Yan Laoxi, dicen que soy tacaño, avaro, un calculador astuto y todo tipo de

cosas más.

 Pero, ¿de verdad quiero hacerlo? Originalmente, mi familia estaba

compuesta por seis personas: tres chicos casi adultos y una chica. Todos

comíamos mucho, y si no hubiéramos sido cuidadosos con nuestras finanzas,

habríamos muerto de hambre hace mucho tiempo.

Hace unos años, cuando las condiciones eran malas, mucha gente...

 Mírame ahora, mi hijo mayor está casado y los menores están todos en la

escuela, todo gracias al dinero que he ganado con tanto esfuerzo, centavo a

centavo…

 En ese momento, el tercer tío volvió a coger su copa de vino, se la bebió

de un trago, luego dejó la copa y se dio una palmadita en la cara con la

mano: Xia, tu tercer tío también es un erudito, por no mencionar un...

profesor, yo también tengo mi orgullo.

Si no fuera por la grave situación económica de la familia, ¿quién estaría

dispuesto a dejar de lado su orgullo y pasar los días preocupándose por cada

pequeña cosa?

 Al escuchar el arrebato de borracho del Tercer Tío, Xia Chen permaneció

en silencio. Además, el Tercer Tío no necesitaba que dijera nada; simplemente

quería desahogarse, liberar el resentimiento por ser menospreciado y el dolor

de ser incomprendido por sus hijos.

 El tercer tío sin duda lo pasó mal. Lo único que hizo bien fue, quizás, ser

demasiado implacable en sus cálculos, calculando meticulosamente los lazos

familiares y las deudas de gratitud que tenía con sus hijos. Esto provocó que

sus hijos lo imitaran en el futuro; después de saldar sus deudas de gratitud,

ellos también empezarían a conspirar contra él…

 Xia Chen no pudo evitar recordar un limerick que había leído en línea en

su vida anterior: "Con más de cuarenta años y sin libertad, en un abrir y

cerrar de ojos, mis padres se llenan de preocupación".

 Mi hijo, que apenas puede mantenerse en pie bajo el alero, trabaja

incansablemente por todas partes buscando sal y aceite.

 Mi esposa y mis hijos se resienten de que no pueda estar con ellos;

¿quién puede comprender el frío invernal y la tristeza que siento en el

corazón?

 Si no fuera por unos cuantos taeles de plata, ¿quién estaría dispuesto a

renunciar a su voluntad e inclinar la cabeza?

 La vida es una historia compleja, y las alegrías y tristezas de cada persona

son diferentes. Si no hubiera sido por el sistema que lo respaldaba, Xia Chen

no sabía si habría podido tener una vida tan fácil.

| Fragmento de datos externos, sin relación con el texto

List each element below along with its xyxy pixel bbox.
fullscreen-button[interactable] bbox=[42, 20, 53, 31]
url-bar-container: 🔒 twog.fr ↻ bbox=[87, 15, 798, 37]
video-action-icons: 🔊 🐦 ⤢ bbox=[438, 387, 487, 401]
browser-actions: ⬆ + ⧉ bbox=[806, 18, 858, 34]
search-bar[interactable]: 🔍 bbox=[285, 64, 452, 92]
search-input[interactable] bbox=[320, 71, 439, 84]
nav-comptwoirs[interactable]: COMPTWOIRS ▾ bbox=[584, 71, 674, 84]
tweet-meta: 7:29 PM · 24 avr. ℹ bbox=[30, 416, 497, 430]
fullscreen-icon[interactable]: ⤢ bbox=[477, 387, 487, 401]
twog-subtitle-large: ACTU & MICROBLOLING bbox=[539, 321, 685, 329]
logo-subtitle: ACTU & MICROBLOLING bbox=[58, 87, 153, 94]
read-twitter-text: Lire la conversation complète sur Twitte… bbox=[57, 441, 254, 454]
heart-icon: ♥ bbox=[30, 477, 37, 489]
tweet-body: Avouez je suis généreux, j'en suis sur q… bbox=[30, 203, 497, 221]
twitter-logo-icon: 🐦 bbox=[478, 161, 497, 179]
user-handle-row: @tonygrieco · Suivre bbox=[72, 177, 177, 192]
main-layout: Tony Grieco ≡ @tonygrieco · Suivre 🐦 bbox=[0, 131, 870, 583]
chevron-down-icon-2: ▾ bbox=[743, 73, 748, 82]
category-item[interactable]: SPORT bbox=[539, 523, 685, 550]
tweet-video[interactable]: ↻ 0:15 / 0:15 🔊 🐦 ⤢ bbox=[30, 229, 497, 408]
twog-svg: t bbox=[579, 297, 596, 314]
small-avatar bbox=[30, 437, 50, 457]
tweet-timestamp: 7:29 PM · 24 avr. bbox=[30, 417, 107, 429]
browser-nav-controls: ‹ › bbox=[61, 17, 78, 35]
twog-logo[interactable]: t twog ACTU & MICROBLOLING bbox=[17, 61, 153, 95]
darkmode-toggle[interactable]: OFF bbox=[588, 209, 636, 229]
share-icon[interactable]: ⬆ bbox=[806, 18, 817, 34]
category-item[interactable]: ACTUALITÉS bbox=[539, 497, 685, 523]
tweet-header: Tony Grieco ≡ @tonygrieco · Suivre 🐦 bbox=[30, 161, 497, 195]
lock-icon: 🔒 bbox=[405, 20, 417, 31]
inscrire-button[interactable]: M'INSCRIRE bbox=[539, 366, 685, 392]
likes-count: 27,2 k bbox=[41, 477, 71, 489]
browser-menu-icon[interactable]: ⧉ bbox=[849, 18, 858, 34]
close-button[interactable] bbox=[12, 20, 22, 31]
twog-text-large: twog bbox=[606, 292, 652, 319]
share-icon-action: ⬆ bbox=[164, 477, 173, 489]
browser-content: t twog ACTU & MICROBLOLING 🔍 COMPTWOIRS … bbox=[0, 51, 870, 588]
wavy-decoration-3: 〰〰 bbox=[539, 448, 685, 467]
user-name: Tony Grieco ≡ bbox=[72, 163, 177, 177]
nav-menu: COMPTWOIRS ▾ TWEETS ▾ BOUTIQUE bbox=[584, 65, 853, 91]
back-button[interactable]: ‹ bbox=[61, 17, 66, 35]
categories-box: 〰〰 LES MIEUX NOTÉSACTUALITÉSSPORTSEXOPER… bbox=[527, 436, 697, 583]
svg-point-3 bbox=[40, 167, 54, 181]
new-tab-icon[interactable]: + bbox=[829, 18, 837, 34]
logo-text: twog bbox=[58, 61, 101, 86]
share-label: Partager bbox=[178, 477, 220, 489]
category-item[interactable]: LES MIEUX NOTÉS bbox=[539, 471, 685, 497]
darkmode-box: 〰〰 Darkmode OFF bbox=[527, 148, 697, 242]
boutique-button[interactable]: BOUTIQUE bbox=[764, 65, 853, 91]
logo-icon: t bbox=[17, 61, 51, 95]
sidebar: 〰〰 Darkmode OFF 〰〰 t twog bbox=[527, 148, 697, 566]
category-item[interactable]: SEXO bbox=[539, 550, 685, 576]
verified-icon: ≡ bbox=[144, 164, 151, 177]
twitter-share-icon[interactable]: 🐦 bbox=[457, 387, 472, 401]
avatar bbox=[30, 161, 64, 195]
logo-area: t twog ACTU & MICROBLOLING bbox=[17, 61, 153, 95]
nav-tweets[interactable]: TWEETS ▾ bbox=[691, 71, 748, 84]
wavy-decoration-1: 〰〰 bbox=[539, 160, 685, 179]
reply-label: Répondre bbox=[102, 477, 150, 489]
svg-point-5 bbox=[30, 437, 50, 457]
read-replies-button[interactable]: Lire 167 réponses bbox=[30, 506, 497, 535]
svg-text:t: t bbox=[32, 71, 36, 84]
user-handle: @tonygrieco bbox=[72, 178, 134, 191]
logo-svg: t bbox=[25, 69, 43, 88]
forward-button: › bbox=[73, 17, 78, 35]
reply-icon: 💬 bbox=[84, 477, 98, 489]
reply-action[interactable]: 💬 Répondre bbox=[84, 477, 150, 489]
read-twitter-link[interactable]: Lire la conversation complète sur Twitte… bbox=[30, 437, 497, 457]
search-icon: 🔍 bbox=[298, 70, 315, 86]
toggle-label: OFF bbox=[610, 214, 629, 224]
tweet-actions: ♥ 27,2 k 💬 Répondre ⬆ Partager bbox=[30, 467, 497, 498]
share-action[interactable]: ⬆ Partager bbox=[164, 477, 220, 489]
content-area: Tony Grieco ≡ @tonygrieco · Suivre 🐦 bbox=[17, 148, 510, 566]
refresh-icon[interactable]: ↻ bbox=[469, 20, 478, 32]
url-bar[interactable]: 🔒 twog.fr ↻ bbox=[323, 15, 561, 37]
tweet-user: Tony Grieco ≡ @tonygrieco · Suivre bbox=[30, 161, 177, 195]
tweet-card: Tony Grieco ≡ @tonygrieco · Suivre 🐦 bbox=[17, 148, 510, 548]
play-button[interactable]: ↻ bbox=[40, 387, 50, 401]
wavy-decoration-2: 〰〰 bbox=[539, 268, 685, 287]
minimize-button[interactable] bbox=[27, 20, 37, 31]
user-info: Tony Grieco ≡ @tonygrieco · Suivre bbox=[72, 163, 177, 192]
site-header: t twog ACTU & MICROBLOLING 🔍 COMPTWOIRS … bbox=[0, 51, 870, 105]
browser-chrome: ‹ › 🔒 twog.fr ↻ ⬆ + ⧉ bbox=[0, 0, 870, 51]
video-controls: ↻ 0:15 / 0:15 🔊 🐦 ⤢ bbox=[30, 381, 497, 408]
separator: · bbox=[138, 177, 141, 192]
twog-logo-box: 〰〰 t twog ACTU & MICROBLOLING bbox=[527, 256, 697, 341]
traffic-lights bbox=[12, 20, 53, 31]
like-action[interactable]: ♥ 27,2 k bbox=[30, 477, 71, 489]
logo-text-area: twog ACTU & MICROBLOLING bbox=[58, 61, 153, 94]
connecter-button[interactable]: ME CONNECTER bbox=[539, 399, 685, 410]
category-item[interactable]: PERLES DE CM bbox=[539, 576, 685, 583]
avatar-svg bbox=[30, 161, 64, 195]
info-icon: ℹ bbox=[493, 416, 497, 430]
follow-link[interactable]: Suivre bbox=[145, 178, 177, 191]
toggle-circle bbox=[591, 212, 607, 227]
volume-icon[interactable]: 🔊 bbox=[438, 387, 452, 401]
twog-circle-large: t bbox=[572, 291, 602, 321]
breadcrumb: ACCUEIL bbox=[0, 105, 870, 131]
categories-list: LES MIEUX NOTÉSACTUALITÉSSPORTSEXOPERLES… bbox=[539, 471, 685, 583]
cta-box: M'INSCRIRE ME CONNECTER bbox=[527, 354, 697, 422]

 Al ver que el anciano seguía borracho, murmuró su sabio dicho: "Comer

no te hará pobre, vestirte no te hará pobre, pero sí lo serás si no planificas

con anticipación..."

 Xia Chen se levantó y fue al patio delantero, donde llamó a los miembros

de la familia Yan.

Como dice el refrán: "Quien no es de la familia, no entra en la misma

familia".

 Cuando la anciana vio lo borracho que estaba el viejo y luego miró la

comida en la mesa, comenzó a quejarse: "Viejo, ¿por qué bebiste tanto?"

 Luego les dijo: "Yu Li, mira, Xia Chen también ha bebido bastante.

Ayúdame a recoger la mesa. Y Jie Cheng, ven a ayudar a tu padre. Este viejo

es todo un personaje".

 Yan Jiecheng se apresuró a ayudar al tercer tío, y no olvidó guiñarle un

ojo a su esposa, indicándole que había comida y vino en la mesa.

 En realidad, ni siquiera terminaron una botella de Erguotou. El tío Er tenía

poca tolerancia al alcohol, mientras que Xia Chen prefería el licor en sí. Aún

quedaba un poco de Erguotou en la botella.

 Sobre la mesa había una botella de Niulanshan Erguotou sin abrir y

media botella de licor suelto que había traído el tío San.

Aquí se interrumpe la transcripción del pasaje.